Aaron Stone wrote:
So people looking for their INBOX end up forcing a full table scan to find out
when lower( name ) = lower( 'INBOX' ), when in fact 99% of the time, the value
of column name => "INBOX" anyways.
Changing the query from lower( '%s' ) to lower( 'inbox' ) is basically a
micro-optimization because INBOX gets snprintf'd into the query, and becomes
lower( 'INBOX' ) which should evaluate immediately and only once in SQL.
The bigger concern is that because we haven't indexed the table in lowercase,
like you suggested earlier, and because lowercase 'inbox' doesn't appear to
begin with, there's a table scan.
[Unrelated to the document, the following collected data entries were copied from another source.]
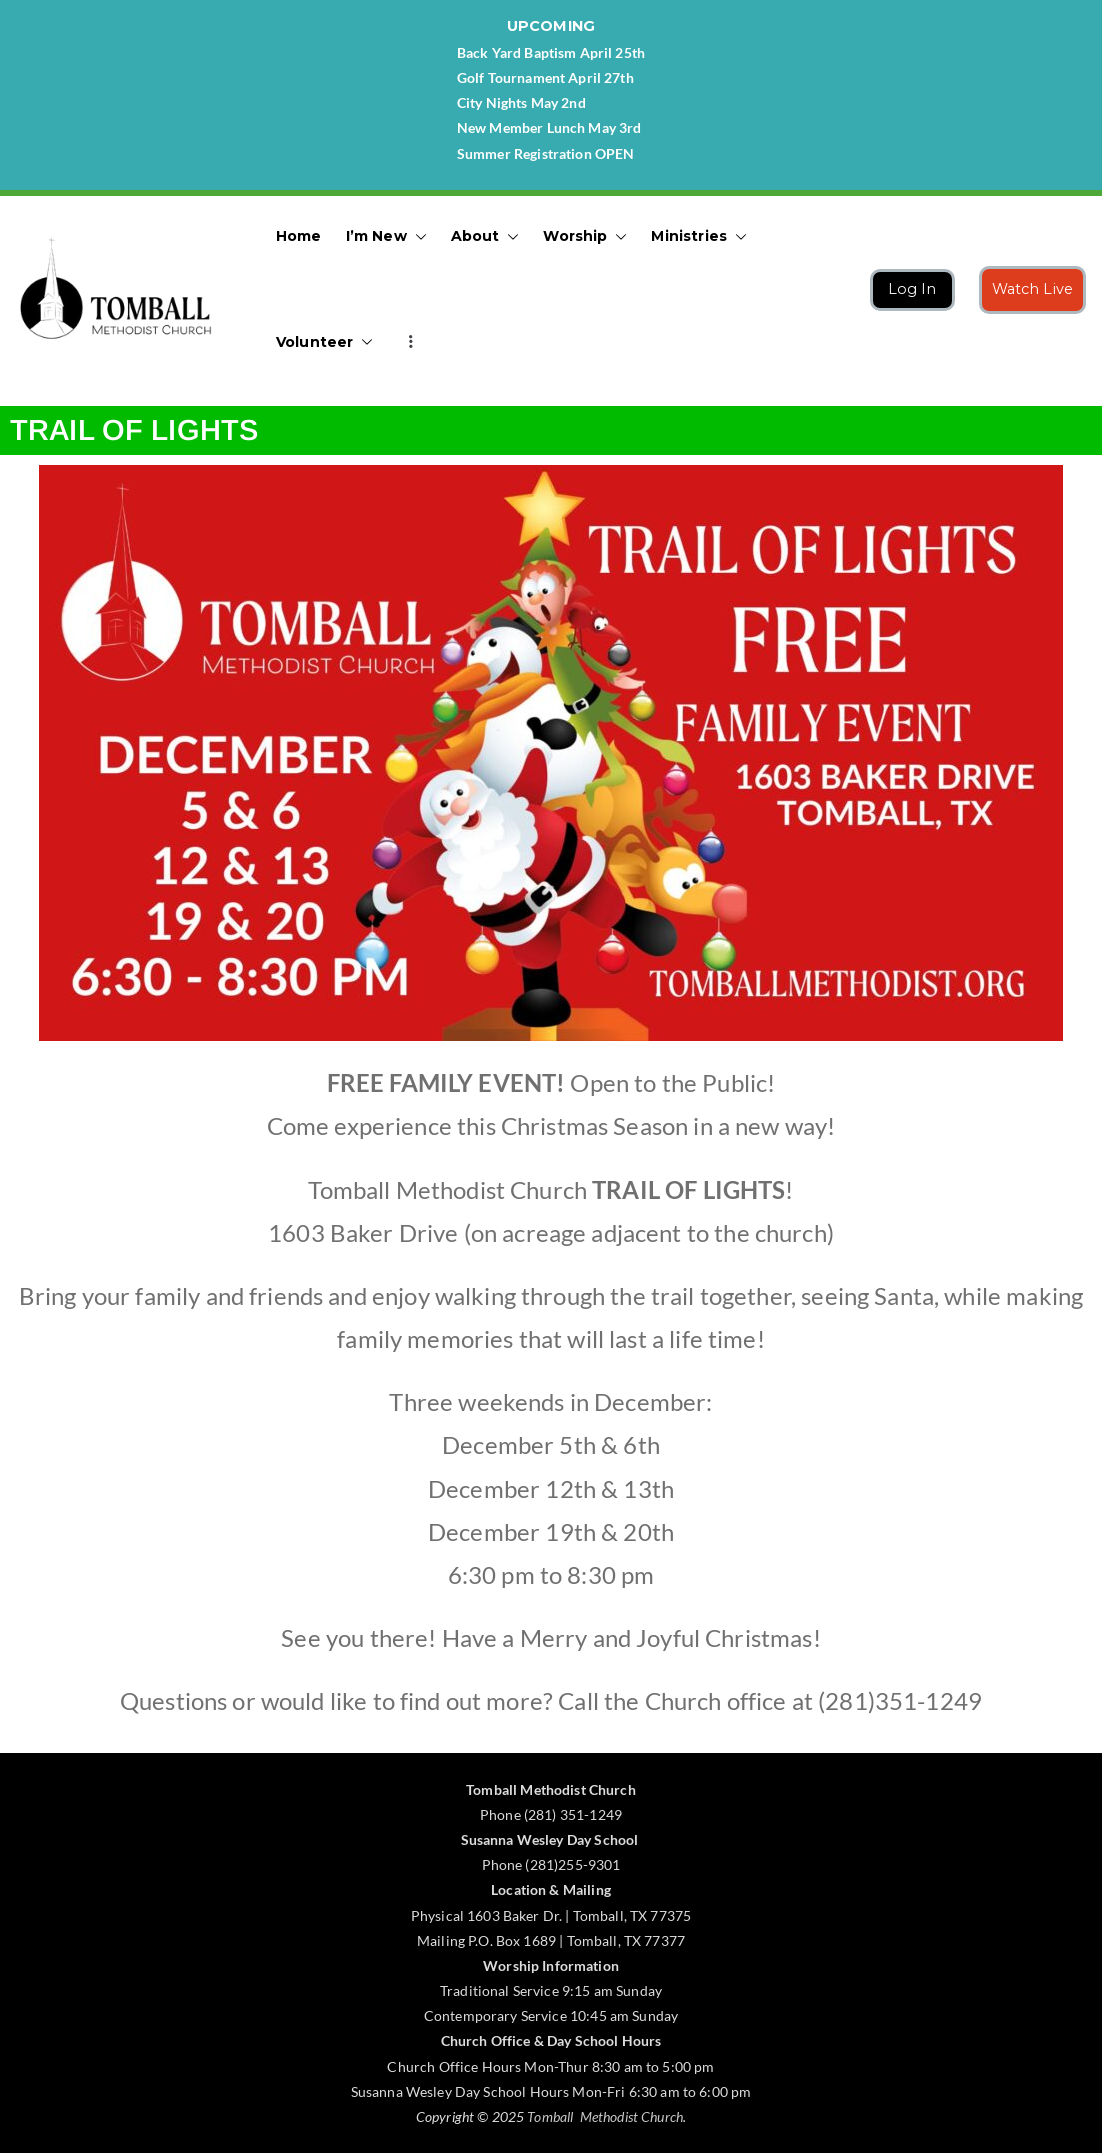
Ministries (699, 236)
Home (299, 236)
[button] (417, 236)
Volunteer (324, 342)
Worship (585, 236)
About (485, 236)
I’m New (386, 236)
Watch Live (1033, 289)
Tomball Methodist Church (605, 2116)
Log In (912, 289)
Try changing it to upper( name ) = upper(
'%s' ) and I bet it'll stop doing table scans because INBOX, in all uppercase,
will be in the closest index, which is on unmodified name itself (unless
PostgreSQL is too smart to look into the "wrong" index, and it may well be).
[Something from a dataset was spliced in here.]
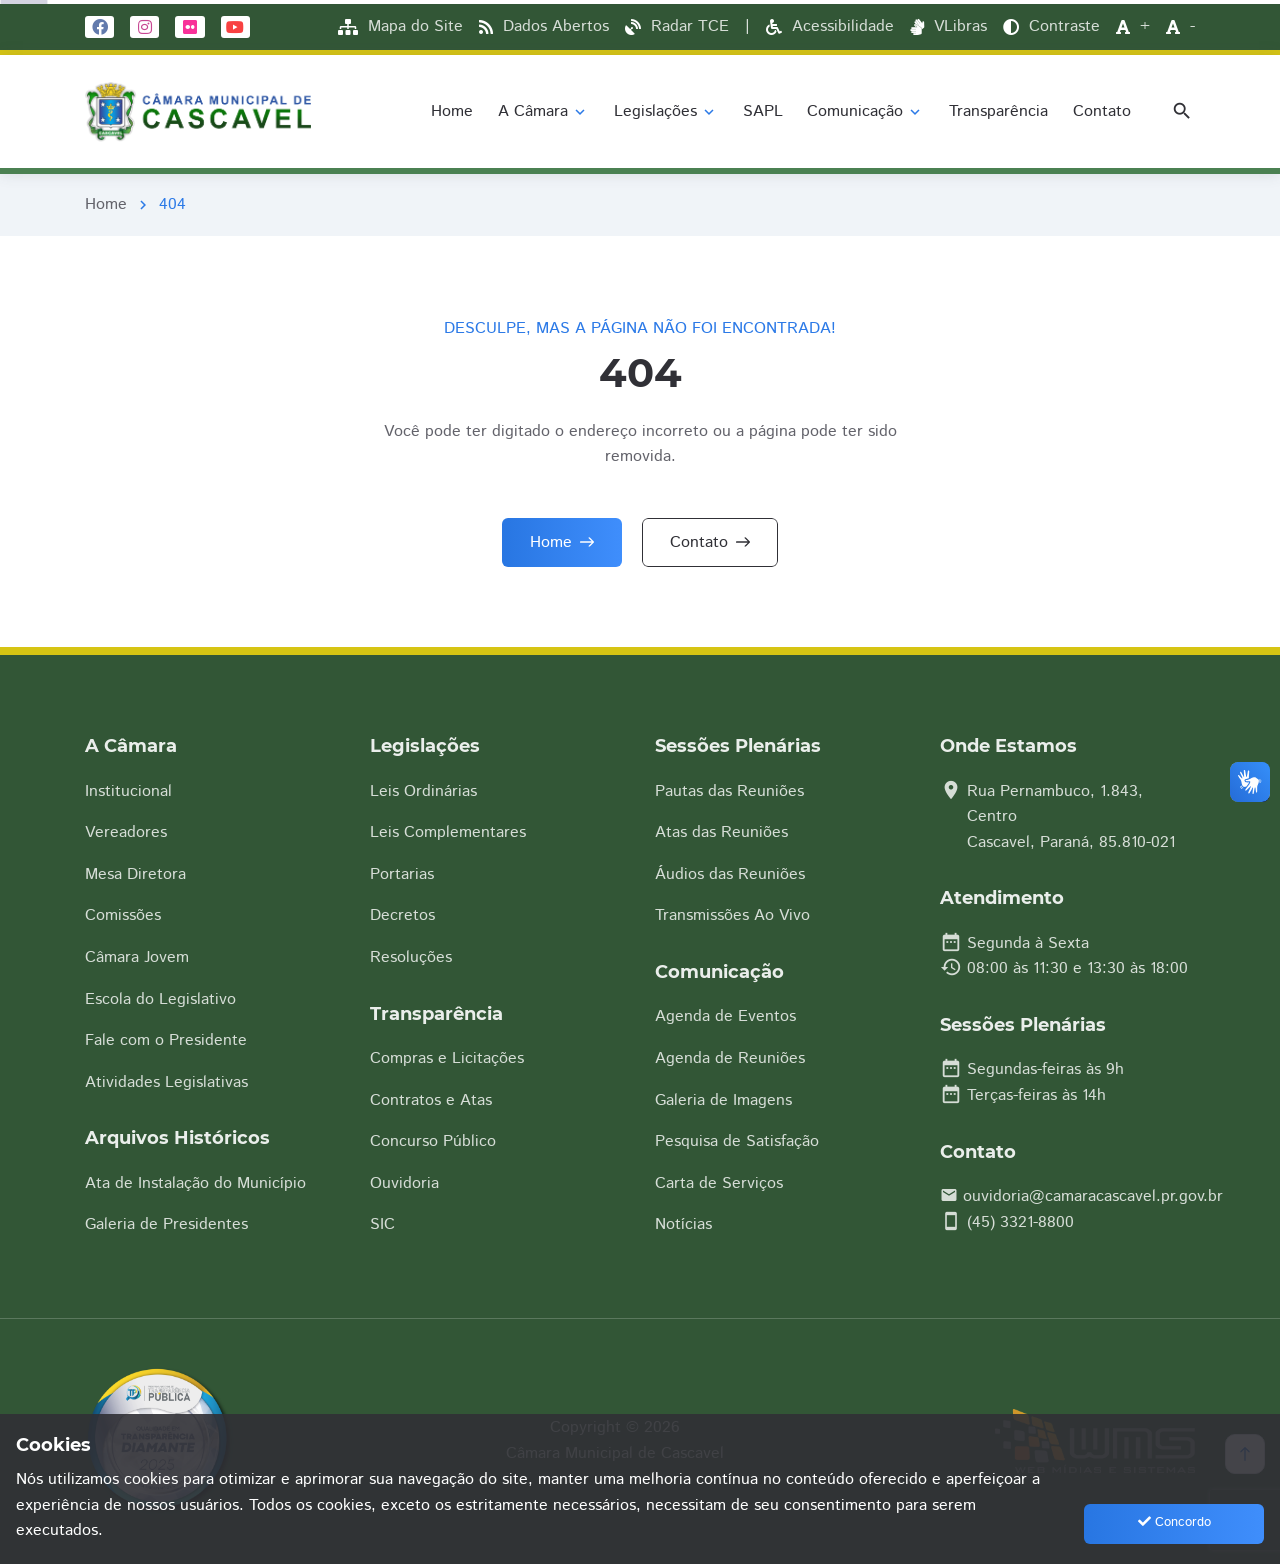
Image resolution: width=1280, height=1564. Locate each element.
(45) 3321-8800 (1020, 1222)
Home (106, 204)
Isn't the simplest solution this:
change the query for the special case of 'INBOX' to:
SELECT mailbox_idnr FROM mailboxes WHERE name = 'INBOX' and owner_idnr =
'%llu';
We always store 'INBOX' as 'INBOX' (all caps), so, this will always
work. And we have no problem with indexes this way.
It just too simple probably.. Perhaps I'm overlooking something?